Entries provided:
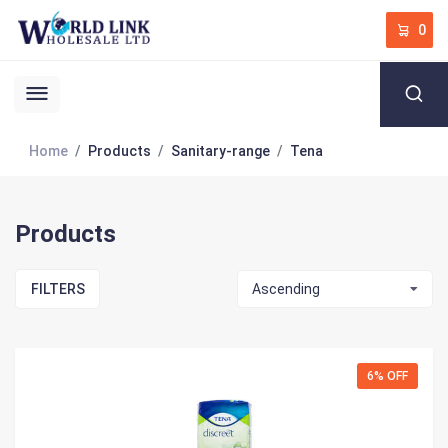
0
Home
Products
Sanitary-range
Tena
Products
FILTERS
Ascending
6% OFF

Try it:
What's needed is an exact retyping of the records, pictures excluded.

Finished exercise:
0
Home
Products
Sanitary-range
Tena
Products
FILTERS
Ascending
6% OFF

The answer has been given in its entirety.